Although few are thoroughly pessimistic, many are "realistic." They find the naivete of most white students amusing at best: "Liberals at Harvard tend to think in terms of good vs. bad. Every Negro at Harvard thinks in terms of power." And those who avoid such statements do so not because they disagree, but, generally, "because they think the whole thing is so futile."

Most of those who do not belong to AAAAS reportedly stay out for the same reason, and not because they disapprove. (Just as many spurn civil rights groups because they are "disillusioned," and not because they are satisfied with the rate of social change.)

Even the most ardent black nationalists at Harvard deny that they are racists. As one active member of AAAAS put it, "I will stand on the firing line with anyone who will stand on the firing line with me." But again, few believe that any white person really will stand on the firing line. And if he will, they distrust his motives. Whites, they say, are attracted to the civil rights movement because they feel guilty, and will leave when that sense of guilt is alleviated.

This distrust of white motives is behind statements like that of the Negro at the House seminar. What he was saying, in part, was that whites have no real stake in the movement, and so will not go beyond the "obviously moral" methods of non-violent protest. But there was more to his statement. There was also a deep-seated suspicion of paternalism on the part of many white volunteers.
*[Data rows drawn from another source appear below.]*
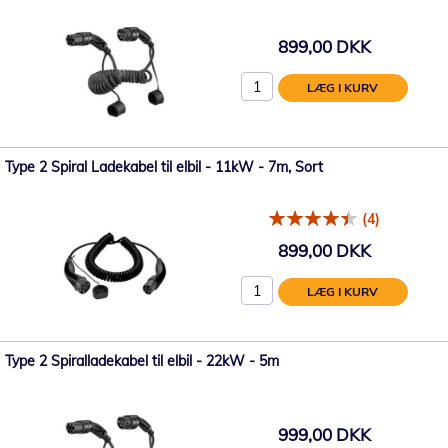
899,00 DKK
LÆG I KURV
Type 2 Spiral Ladekabel til elbil - 11kW - 7m, Sort
(4)
899,00 DKK
LÆG I KURV
Type 2 Spiralladekabel til elbil - 22kW - 5m
999,00 DKK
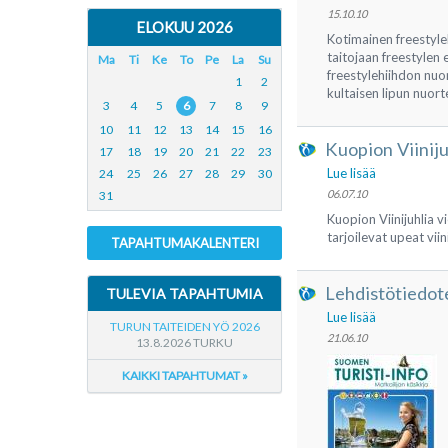
15.10.10
ELOKUU 2026
Kotimainen freestyle
taitojaan freestylen 
Ma
Ti
Ke
To
Pe
La
Su
freestylehiihdon nuor
1
2
kultaisen lipun nuort
3
4
5
6
7
8
9
10
11
12
13
14
15
16
Kuopion Viiniju
17
18
19
20
21
22
23
Lue lisää
24
25
26
27
28
29
30
06.07.10
31
Kuopion Viinijuhlia 
tarjoilevat upeat viin
TAPAHTUMAKALENTERI
Lehdistötiedote:
TULEVIA TAPAHTUMIA
Lue lisää
TURUN TAITEIDEN YÖ 2026
21.06.10
13.8.2026 TURKU
KAIKKI TAPAHTUMAT »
At another time this particular student described what he called the "white liberal syndrome." Many white liberals, he said, tend to suggest academic solutions to complex problems, and so make the Negroes they are working with, who feel the problems more acutely, feel inferior. They also have a tendency, he said, to see Negroes not as people, but as problems. And he suggested that some enter the movement because "they cannot come to grips with white society. They go where their color makes them naturally superior."

Emotional Basis

The desire to be left alone with one's problems is the reason for the AAAAS membership clause. Originally the Association wanted to specify that only blacks would be admitted, but the University refused to officially recognize the group on those terms. The by-invitation-only clause that was eventually substituted allows the Association to discriminate against whites just as do the final clubs against Negroes.

White students have occasionally indicated interest in attending AAAAS meetings. A standard response is that the personal and particular difficulties of Negroes are under discussion and that whites would be in the way. To most members this seems a reasonable answer--and perhaps it is. But it does reveal the emotional basis of black nationalism at Harvard. The AAAAS was formed, whether or not rightly so, for more than intellectual reasons. One member explained it by quoting James Badwin: "I'm not just interested. I'm hung up."

Like the white undergraduates who argue on the basis of their own feelings, Harvard Negroes have embraced nationalism not because they think it is necessarily right, not because they think it is good policy, but because it is emotionally satisfying. "When Malcolm X cusses out white people you feel relieved. You can identify with him."